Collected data
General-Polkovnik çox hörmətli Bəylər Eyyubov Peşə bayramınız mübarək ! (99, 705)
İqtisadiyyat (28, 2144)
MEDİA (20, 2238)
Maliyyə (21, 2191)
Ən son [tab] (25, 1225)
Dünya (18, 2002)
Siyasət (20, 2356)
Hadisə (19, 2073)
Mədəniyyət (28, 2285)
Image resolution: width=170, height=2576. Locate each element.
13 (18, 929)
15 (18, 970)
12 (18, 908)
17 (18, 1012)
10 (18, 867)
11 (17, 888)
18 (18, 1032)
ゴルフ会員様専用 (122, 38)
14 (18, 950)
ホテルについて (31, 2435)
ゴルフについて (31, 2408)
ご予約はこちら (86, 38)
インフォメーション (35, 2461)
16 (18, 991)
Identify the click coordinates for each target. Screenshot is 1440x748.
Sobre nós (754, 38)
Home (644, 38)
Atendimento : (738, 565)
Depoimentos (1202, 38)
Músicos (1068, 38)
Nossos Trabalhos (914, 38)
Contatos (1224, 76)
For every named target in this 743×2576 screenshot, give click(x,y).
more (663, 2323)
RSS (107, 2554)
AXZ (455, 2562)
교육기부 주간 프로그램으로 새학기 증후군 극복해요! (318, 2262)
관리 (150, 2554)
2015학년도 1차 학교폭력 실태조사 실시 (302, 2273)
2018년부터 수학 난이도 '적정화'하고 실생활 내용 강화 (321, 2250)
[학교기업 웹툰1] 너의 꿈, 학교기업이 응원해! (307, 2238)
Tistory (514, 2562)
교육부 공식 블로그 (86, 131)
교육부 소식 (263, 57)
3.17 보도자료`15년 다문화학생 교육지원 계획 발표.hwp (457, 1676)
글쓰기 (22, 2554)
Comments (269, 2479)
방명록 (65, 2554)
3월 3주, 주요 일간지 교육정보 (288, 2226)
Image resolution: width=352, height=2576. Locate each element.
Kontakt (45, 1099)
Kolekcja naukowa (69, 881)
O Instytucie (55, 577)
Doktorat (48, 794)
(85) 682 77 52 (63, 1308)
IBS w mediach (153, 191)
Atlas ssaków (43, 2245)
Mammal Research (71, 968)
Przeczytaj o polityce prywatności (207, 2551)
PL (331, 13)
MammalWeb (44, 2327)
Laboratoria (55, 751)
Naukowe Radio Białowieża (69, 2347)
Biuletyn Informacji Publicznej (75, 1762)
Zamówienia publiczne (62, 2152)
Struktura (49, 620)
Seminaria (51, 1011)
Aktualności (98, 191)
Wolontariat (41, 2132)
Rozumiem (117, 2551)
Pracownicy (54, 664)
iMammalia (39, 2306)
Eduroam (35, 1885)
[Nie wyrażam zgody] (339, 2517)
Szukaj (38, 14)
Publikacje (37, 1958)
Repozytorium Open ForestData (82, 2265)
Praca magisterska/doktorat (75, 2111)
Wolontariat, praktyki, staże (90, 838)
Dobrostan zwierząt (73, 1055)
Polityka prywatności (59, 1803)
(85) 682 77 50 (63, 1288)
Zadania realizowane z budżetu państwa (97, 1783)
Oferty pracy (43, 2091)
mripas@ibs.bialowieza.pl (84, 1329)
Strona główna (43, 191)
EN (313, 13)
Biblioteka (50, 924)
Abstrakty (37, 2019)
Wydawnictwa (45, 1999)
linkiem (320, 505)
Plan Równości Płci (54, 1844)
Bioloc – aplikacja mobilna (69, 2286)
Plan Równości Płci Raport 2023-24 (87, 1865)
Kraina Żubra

Brief
Among the entries above, the line containing "Contatos (1224, 76)", the line containing "mripas@ibs.bialowieza.pl (84, 1329)", and all lines between them are to be restated word for word; nothing else belongs in the reply.

Answer space
Contatos (1224, 76)
For every named target in this 743×2576 screenshot, give click(x,y).
more (663, 2323)
RSS (107, 2554)
AXZ (455, 2562)
교육기부 주간 프로그램으로 새학기 증후군 극복해요! (318, 2262)
관리 (150, 2554)
2015학년도 1차 학교폭력 실태조사 실시 (302, 2273)
2018년부터 수학 난이도 '적정화'하고 실생활 내용 강화 (321, 2250)
[학교기업 웹툰1] 너의 꿈, 학교기업이 응원해! (307, 2238)
Tistory (514, 2562)
교육부 공식 블로그 (86, 131)
교육부 소식 (263, 57)
3.17 보도자료`15년 다문화학생 교육지원 계획 발표.hwp (457, 1676)
글쓰기 (22, 2554)
Comments (269, 2479)
방명록 (65, 2554)
3월 3주, 주요 일간지 교육정보 (288, 2226)
Image resolution: width=352, height=2576. Locate each element.
Kontakt (45, 1099)
Kolekcja naukowa (69, 881)
O Instytucie (55, 577)
Doktorat (48, 794)
(85) 682 77 52 (63, 1308)
IBS w mediach (153, 191)
Atlas ssaków (43, 2245)
Mammal Research (71, 968)
Przeczytaj o polityce prywatności (207, 2551)
PL (331, 13)
MammalWeb (44, 2327)
Laboratoria (55, 751)
Naukowe Radio Białowieża (69, 2347)
Biuletyn Informacji Publicznej (75, 1762)
Zamówienia publiczne (62, 2152)
Struktura (49, 620)
Seminaria (51, 1011)
Aktualności (98, 191)
Wolontariat (41, 2132)
Rozumiem (117, 2551)
Pracownicy (54, 664)
iMammalia (39, 2306)
Eduroam (35, 1885)
[Nie wyrażam zgody] (339, 2517)
Szukaj (38, 14)
Publikacje (37, 1958)
Repozytorium Open ForestData (82, 2265)
Praca magisterska/doktorat (75, 2111)
Wolontariat, praktyki, staże (90, 838)
Dobrostan zwierząt (73, 1055)
Polityka prywatności (59, 1803)
(85) 682 77 50 (63, 1288)
Zadania realizowane z budżetu państwa (97, 1783)
Oferty pracy (43, 2091)
mripas@ibs.bialowieza.pl (84, 1329)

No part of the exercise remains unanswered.